The first four instructions here just compare the character at the address stored in %r8 (using parentheses around the register name as a sort of pointer-dereference3) to the ASCII value for 0 and 9. If you’re a little rusty on ASCII, take a gander at man ascii and notice that the 10 digits are placed contiguously in that encoding. If we take the value for the ASCII character ‘0’ (which happens to be 0x30) and subtract it from each of the ASCII digit characters, we get their integer values (e.g. `0x34 ‘4’ - 0x30 ‘0’ = 0x04).

If the current character falls outside that range, we know that it’s not a digit, so we can skip to the next letter, so we jump to the inc label, which we will write below. inc will move the loop forward, breaking out of it if we’ve reached the end of the input.

If the current character is a digit, then we can copy it into another register (I’m going with %r10 for this one) and once again subtract 0x30 from it to get the integer value of the digit. Then we check if we’ve found our first digit for the line (by checking if %r13 is non-zero). If the line’s first digit has been found, we skip the next two instructions by jumping to the last_digit label. Otherwise, we execute those instructions which update our first digit register %r11b and our first-digit-found register %r13b before continuing on to execute what comes after the last_digit label; that is, updating the last digit register %r12b.

With that character handled, we can move onto the next one as the program continues into the inc block, which looks like this:

inc:
    incq %r8             # Move character pointer
    cmpq $input_end, %r8 # Check if we're at the end of the input
    jge print_result     # and jump to printing the result if so

    cmpb $0x0a, (%r8)    # Check if the current character is a newline,
    je add_to_result     # and add to final result if so

    jmp loop             # Jump to beginning of the main loop

The first instruction here is pretty obvious: move the character pointer forward by incrementing it once.

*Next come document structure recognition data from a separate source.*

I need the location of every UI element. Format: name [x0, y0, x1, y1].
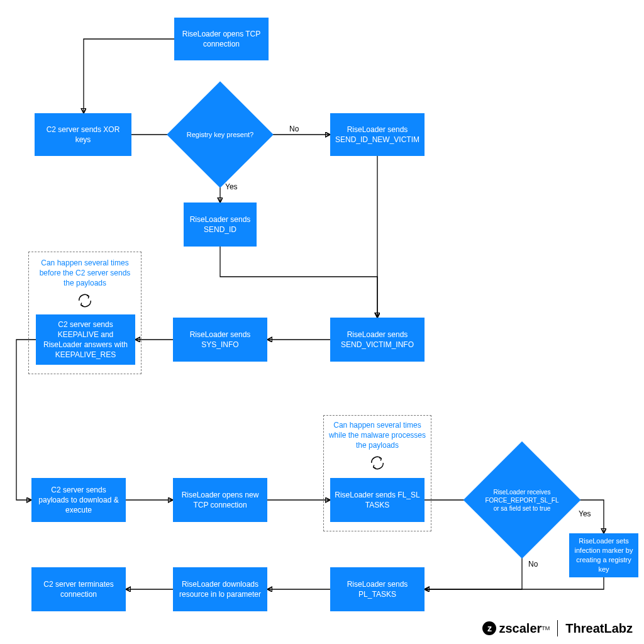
node-label: RiseLoader sends SEND_VICTIM_INFO — [334, 330, 421, 350]
footer-logos: z zscaler TM ThreatLabz — [482, 620, 633, 636]
footer-separator — [557, 620, 558, 636]
node-label: RiseLoader sends PL_TASKS — [334, 579, 421, 599]
node-sys-info: RiseLoader sends SYS_INFO — [173, 318, 267, 362]
node-label: C2 server sends KEEPALIVE and RiseLoader… — [40, 319, 131, 360]
node-label: RiseLoader sends SYS_INFO — [177, 330, 264, 350]
edge-label-yes-2: Yes — [579, 509, 591, 518]
node-payloads: C2 server sends payloads to download & e… — [31, 478, 126, 522]
node-open-tcp: RiseLoader opens TCP connection — [174, 18, 269, 60]
node-label: RiseLoader sets infection marker by crea… — [573, 536, 635, 574]
node-fl-sl-tasks: RiseLoader sends FL_SL TASKS — [330, 478, 425, 522]
node-label: C2 server terminates connection — [35, 579, 122, 599]
edge-label-no: No — [289, 125, 299, 133]
node-set-marker: RiseLoader sets infection marker by crea… — [569, 533, 638, 577]
node-label: RiseLoader downloads resource in lo para… — [177, 579, 264, 599]
node-new-tcp: RiseLoader opens new TCP connection — [173, 478, 267, 522]
decision-force-report — [464, 441, 581, 559]
trademark: TM — [541, 625, 550, 631]
edge-label-no-2: No — [528, 560, 538, 569]
zscaler-mark-icon: z — [482, 621, 496, 635]
loop-icon — [76, 292, 94, 309]
node-keepalive: C2 server sends KEEPALIVE and RiseLoader… — [36, 314, 135, 365]
node-xor-keys: C2 server sends XOR keys — [35, 113, 131, 156]
edge-label-yes: Yes — [225, 182, 238, 191]
node-label: RiseLoader opens new TCP connection — [177, 490, 264, 510]
node-label: C2 server sends payloads to download & e… — [35, 485, 122, 516]
node-pl-tasks: RiseLoader sends PL_TASKS — [330, 567, 425, 611]
node-send-id-new-victim: RiseLoader sends SEND_ID_NEW_VICTIM — [330, 113, 425, 156]
node-label: RiseLoader opens TCP connection — [178, 29, 265, 49]
node-download-lo: RiseLoader downloads resource in lo para… — [173, 567, 267, 611]
threatlabz-logo: ThreatLabz — [565, 621, 633, 636]
loop-caption-2: Can happen several times while the malwa… — [327, 420, 428, 451]
loop-caption-1: Can happen several times before the C2 s… — [35, 258, 135, 289]
zscaler-wordmark: zscaler — [499, 621, 541, 636]
node-send-id: RiseLoader sends SEND_ID — [184, 203, 257, 247]
node-terminate: C2 server terminates connection — [31, 567, 126, 611]
decision-registry — [167, 81, 274, 188]
node-label: RiseLoader sends SEND_ID — [187, 214, 253, 235]
zscaler-logo: z zscaler TM — [482, 621, 550, 636]
loop-icon — [369, 454, 386, 472]
node-label: C2 server sends XOR keys — [38, 125, 128, 145]
node-label: RiseLoader sends SEND_ID_NEW_VICTIM — [334, 125, 421, 145]
node-label: RiseLoader sends FL_SL TASKS — [334, 490, 421, 510]
node-send-victim-info: RiseLoader sends SEND_VICTIM_INFO — [330, 318, 425, 362]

Next, although we check if we’re at the end of the input by comparing to the input_end address we set up earlier. If we are at the end of input, we jump to the print_result label, which I’ll describe below.

Otherwise, we check if the current character is a newline (ASCII 0x0a). If it is, we can jump to a block I labeled add_to_result which takes those first and last digits from the line we have and adds them to our final result value. I’ll discuss that next.

If we don’t jump to add_to_result, we instead jump back to loop to continue on with the next character.

Here’s add_to_result:

add_to_result:
    imulq $10, %r11      # Multiply first digit by 10
    addq %r11, %r15      # Add first digit to result
    addq %r12, %r15      # Add last digit to result
    incq %r8             # Move character pointer forward
    cmpq $input_end, %r8 # Check if we're at the end of the input
    jl reset_numbers     # and jump to printing the result if so

Since we’re working with 2-digit numbers, it’s fairly simple to combine them into one value we can add to our total result: Multiply the first digit by 10 and add it to the second digit. Or, in this case, multiply the first digit by 10 and add it to the result, then add the second digit to the result. Same effect in either case.

After that, we can increment our character pointer again, check if we’ve reached the end of input, like in the inc block, and jump back to reset_numbers if we’re ready to process another line.

If we did reach the end of the input either in this block or earlier in inc, then we move on to the print_result block:

print_result:
    movq $result_end, %r14 # Keep output pointer (end of output location) in %r14

    movq %r15, %rax  # Store result (dividend) in %rax
    movq $10, %rcx   # Store divisor in %rcx

print_loop:
    movq $0, %rdx    # Reset first 64 bits of dividend to 0
    divq %rcx        # Divide!

    addq $0x30, %rdx # Remainder is stored in %rdx, so add 0x30 to make it ascii
    movb %dl, (%r14) # Put character at output pointer location

    cmpq $0, %rax    # If the result of division was 0
    je print         # jump to print the result

    decq %r14        # Move character pointer left
    jmp print_loop   # Go back to the start of the loop

This was probably the hardest part of the program for me, as I had to consider how to convert an integer to a string in assembly and I didn’t really know how to allocate or write memory at all. For the memory problem, I decided to just create a section in the .data segment (as described above) that I could write to.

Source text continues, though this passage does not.